Download or read book Khubilai Khan written by Morris Rossabi and published by Univ of California Press. This book was released on 2009-11-02 with total page 350 pages. Available in PDF, EPUB and Kindle. Book excerpt: Living from 1215 to 1294, Khubilai Khan is one of history’s most renowned figures. Morris Rossabi draws on sources from a variety of East Asian, Middle Eastern, and European languages as he focuses on the life and times of the great Mongol monarch. This 20th anniversary edition is updated with a new preface examining how twenty years of scholarly and popular portraits of Khubilai have shaped our understanding of the man and his time.

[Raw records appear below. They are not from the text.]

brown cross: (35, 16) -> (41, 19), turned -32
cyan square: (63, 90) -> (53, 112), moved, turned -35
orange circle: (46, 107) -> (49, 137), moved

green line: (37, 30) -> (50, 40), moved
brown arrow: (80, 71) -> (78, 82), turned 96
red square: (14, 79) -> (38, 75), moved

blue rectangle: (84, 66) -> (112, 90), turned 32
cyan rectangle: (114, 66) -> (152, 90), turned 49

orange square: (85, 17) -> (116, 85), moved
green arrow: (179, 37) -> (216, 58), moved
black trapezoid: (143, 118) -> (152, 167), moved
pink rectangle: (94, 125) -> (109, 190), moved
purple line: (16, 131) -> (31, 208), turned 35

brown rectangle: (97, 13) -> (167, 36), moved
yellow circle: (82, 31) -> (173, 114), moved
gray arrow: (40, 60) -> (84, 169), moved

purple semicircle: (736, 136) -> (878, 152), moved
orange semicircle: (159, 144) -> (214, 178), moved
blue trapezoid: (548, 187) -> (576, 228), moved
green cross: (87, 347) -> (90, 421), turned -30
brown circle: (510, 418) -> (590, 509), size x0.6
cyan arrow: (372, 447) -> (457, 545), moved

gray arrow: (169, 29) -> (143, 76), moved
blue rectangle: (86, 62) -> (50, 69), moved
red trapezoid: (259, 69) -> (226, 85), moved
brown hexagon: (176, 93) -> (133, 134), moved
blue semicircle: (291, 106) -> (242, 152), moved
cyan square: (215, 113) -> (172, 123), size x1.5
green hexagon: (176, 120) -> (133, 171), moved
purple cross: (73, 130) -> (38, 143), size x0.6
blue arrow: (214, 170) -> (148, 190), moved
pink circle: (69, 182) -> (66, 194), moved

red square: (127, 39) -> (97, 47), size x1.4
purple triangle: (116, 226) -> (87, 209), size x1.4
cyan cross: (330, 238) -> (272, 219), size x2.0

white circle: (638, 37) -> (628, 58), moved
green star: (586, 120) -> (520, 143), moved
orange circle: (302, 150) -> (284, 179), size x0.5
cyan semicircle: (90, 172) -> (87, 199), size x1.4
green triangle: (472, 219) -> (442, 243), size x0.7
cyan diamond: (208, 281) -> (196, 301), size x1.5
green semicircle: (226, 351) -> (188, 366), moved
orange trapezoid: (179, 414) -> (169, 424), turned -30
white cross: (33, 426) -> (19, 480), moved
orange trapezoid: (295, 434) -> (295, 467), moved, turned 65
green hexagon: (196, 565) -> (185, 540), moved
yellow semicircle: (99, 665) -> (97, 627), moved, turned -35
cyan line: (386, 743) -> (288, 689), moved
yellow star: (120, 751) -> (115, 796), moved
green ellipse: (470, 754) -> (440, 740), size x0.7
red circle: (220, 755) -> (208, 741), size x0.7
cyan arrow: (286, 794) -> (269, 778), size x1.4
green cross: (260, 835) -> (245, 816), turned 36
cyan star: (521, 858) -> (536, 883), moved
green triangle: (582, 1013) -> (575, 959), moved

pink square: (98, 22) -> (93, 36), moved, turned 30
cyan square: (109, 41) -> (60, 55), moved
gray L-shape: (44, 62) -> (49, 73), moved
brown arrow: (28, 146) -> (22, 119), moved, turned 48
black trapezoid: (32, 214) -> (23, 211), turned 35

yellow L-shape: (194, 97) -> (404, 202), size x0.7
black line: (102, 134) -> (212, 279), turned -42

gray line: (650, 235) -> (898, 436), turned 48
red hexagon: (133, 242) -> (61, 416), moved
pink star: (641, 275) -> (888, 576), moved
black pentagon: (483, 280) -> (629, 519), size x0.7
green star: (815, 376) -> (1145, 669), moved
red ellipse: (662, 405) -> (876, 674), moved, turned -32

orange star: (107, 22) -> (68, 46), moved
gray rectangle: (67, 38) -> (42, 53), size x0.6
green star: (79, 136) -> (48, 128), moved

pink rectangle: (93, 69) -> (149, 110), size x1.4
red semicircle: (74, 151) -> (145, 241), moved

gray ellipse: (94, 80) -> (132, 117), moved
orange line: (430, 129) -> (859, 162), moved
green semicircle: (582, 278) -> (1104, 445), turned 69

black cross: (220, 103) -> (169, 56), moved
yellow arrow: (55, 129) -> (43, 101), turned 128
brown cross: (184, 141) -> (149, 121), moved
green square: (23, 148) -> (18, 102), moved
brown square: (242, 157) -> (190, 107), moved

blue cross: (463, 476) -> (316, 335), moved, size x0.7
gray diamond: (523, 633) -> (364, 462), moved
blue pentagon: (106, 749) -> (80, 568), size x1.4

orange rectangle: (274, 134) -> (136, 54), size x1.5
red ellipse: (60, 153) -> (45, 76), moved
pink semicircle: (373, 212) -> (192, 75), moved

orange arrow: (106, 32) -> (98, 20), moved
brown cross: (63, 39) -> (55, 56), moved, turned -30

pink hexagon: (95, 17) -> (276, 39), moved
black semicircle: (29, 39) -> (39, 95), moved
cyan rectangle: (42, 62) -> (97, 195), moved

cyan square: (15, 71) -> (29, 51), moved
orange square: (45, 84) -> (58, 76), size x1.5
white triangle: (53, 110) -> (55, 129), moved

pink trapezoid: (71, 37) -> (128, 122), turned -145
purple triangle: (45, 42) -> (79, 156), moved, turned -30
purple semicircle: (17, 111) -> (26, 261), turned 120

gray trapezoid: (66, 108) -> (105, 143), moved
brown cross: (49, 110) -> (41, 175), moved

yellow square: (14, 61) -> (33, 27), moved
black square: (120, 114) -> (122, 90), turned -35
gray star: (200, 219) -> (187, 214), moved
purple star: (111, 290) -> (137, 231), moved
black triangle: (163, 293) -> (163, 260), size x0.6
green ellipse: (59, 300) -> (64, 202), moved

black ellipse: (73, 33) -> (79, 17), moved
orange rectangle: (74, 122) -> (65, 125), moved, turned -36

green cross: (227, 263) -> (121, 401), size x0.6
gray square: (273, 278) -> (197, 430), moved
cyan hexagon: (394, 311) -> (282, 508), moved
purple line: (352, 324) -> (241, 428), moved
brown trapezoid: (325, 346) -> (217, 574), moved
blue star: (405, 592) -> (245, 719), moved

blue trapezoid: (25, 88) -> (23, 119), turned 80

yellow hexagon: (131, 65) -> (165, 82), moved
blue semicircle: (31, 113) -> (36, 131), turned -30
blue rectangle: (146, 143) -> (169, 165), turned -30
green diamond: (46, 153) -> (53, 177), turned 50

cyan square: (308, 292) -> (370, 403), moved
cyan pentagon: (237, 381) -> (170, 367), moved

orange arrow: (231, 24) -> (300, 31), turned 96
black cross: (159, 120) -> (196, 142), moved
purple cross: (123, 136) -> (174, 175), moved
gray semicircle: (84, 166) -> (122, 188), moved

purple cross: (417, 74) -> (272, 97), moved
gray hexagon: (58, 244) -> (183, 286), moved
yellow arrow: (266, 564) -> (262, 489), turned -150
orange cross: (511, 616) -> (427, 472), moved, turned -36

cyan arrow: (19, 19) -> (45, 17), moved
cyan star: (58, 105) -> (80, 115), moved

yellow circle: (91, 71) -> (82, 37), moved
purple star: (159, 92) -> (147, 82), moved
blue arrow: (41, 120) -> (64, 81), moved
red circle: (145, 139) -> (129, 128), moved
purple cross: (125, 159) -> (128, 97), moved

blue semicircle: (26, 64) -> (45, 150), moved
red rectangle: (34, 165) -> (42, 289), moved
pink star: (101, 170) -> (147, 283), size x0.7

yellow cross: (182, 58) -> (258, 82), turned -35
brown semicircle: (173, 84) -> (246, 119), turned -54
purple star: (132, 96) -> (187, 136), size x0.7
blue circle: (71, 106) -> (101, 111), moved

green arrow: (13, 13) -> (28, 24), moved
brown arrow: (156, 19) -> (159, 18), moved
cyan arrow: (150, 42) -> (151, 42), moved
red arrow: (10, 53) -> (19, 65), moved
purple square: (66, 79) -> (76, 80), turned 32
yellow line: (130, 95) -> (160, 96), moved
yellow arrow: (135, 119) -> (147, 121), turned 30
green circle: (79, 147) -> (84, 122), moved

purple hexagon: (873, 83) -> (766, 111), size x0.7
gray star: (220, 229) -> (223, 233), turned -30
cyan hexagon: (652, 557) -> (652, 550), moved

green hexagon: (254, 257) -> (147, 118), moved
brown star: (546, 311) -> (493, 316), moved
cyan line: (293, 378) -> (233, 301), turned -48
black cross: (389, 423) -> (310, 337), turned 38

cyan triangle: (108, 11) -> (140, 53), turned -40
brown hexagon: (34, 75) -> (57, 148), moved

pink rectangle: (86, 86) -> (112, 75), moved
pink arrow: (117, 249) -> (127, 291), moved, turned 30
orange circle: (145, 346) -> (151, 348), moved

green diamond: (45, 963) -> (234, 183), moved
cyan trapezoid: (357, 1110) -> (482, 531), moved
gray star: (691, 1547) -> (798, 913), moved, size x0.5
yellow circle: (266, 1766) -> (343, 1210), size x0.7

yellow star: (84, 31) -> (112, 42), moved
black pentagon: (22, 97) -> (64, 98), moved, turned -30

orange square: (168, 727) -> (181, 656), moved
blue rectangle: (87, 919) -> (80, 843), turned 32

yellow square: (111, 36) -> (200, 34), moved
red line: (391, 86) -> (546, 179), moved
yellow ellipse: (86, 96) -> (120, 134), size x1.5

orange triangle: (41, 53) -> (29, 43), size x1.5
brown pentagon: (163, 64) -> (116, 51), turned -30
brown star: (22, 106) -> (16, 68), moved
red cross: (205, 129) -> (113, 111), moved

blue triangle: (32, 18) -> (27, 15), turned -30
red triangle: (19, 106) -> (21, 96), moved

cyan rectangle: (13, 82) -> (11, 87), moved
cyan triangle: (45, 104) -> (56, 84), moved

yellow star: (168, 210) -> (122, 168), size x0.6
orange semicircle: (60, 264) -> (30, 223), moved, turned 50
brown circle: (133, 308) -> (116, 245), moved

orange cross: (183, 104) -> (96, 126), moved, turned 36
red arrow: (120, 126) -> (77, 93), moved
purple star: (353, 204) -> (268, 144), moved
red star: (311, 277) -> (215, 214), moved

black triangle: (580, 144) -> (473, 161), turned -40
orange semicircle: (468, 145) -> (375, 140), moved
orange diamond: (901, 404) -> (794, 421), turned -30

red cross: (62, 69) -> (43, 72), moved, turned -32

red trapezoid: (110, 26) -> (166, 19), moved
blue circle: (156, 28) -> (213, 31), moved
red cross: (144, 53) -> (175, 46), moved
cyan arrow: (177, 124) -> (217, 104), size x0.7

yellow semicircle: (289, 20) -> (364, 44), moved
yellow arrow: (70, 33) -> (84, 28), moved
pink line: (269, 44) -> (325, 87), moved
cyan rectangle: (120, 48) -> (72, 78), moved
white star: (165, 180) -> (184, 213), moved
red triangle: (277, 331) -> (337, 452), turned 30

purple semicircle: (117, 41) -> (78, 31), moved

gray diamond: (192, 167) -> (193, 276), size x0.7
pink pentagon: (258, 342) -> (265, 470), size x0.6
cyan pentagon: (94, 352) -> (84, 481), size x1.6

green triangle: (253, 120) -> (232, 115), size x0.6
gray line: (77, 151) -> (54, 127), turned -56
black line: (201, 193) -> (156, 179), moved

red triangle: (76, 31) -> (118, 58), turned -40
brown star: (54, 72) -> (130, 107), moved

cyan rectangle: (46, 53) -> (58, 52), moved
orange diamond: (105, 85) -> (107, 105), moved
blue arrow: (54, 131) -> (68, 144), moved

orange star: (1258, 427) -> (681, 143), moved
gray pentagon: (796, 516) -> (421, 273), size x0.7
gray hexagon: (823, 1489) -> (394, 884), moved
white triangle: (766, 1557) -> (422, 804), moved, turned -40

Book Synopsis China’s Imperial Past by : Charles O. Hucker
Download or read book China’s Imperial Past written by Charles O. Hucker and published by Stanford University Press. This book was released on 1975 with total page 500 pages. Available in PDF, EPUB and Kindle. Book excerpt: A panoramic survey of the course of Chinese civilization from prehistory to 1850, when the old China began to give way
Book Synopsis A Study of the Jurchen Language and Script by : Gisaburō Norikura Kiyose
Download or read book A Study of the Jurchen Language and Script written by Gisaburō Norikura Kiyose and published by . This book was released on 1977 with total page 272 pages. Available in PDF, EPUB and Kindle. Book excerpt:
Book Synopsis The Cambridge History of Ancient China by : Michael Loewe
Download or read book The Cambridge History of Ancient China written by Michael Loewe and published by Cambridge University Press. This book was released on 1999-03-13 with total page 1192 pages. Available in PDF, EPUB and Kindle. Book excerpt: The Cambridge History of Ancient China provides a survey of the institutional and cultural history of pre-imperial China.